Anatomy of a Fantabulon

Just what goes on at an average Fantabulon? Many things! The party typically starts Friday evening and goes all the way through early Sunday afternoon.


People’s availability for Friday night can vary wildly, and with traffic, the trip up to Fantabulon can take over three hours. As such, attendance during the first night is often a bit lower, although those who make it up earlier often land themselves a coveted bed. (The cabin where Fantabulon is hosted used to be able to sleep up to eleven people in actual beds, but with up to 25 people spending the night, most are ending up on air mattresses or in sleeping bags.) Due to the smaller crowd, we often get pizza or grill hot dogs for a small, easy dinner to complement the snacks. The bar is fully open and the photo booth is switched on (there’s usually a display near the dance floor or bar area), but the outfits are reserved for Saturday night. Perhaps because it tends to be the dedicated Fantabulonistas who are actually present, Friday night always seems to be wilder than what one might expect, especially given that we tell people that the “real” party is on Saturday night.

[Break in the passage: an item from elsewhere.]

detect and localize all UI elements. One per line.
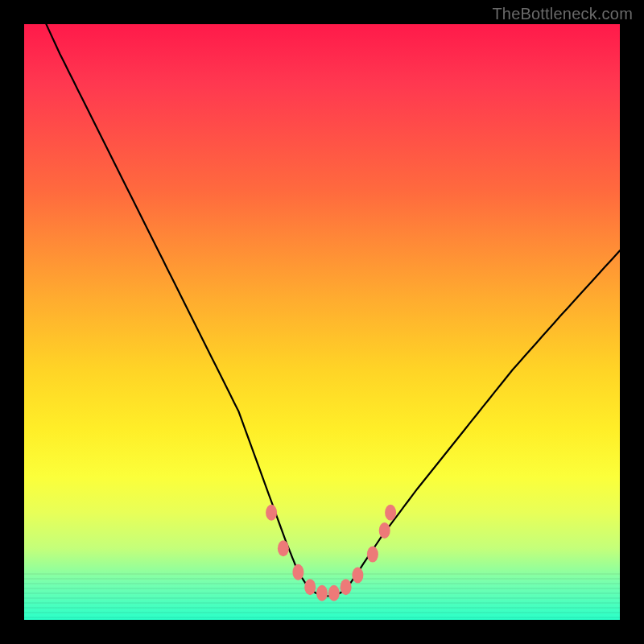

For some of us (like me), Saturday starts with a hangover, which is quickly followed by a coffee cake breakfast and maybe a little hair of the dog in the form of mimosas. Depending on whether it’s a winter or summer Fantabulon, there’s either some post-breakfast downtime (often filled with board games (Settlers of Catan and Carcassonne seem to be perennial favorites) and ideally playing around in the snow—quite the novelty for the average Angeleno) or everyone gets ready to head over to the lake for the day (assuming a summer thunderstorm doesn’t force us inside). The bar doesn’t really open up until after dinner, but there’s a small selection of beers for those allergic to water.

Unfortunately, the world’s best Tex-Mex restaurant closed, so dinner just isn’t the same. Then again, I find it best not to gorge myself right before putting on my traditional party outfit of short shorts and a mesh tank top. As night begins to fall, costumes are donned, the photo booth starts up, music starts to play (a good playlist is critical!), and the liquor starts to flow freely again. If someone’s had, having, or going to have a birthday within a few days of the event, this is typically when cake (invariably from the Jensen’s bakery) will be served. The night usual involves a mixture of conversation, dancing, double Jenga, photo booth shenanigans, and more that somehow can run until as late as dawn. If you’re planning to go to bed early, bring earplugs and maybe a sleep mask.


Aside from the second hangover, Sunday is pretty easy. After the debacle of the first Fantabulon’s waffles and pancakes and eggs and bagels and cereal Sunday brunch, a simple spread of lox (usually homemade—thanks, Billy!) and bagels with a pitcher or two of mimosas has become one of the more established traditions. Beds are made, goodbyes are said, and people are usually sent home with a bag of trash (we don’t have garbage service up there) and hopefully a few fond memories. Decorations that took weeks of preparation are taken down in a matter of hours, and everything is packed away for possible use in the future.

Fear not, for like James Bond, Fantabulon will return, but unlike the aforementioned movie franchise, the next installment is usually only about six months away.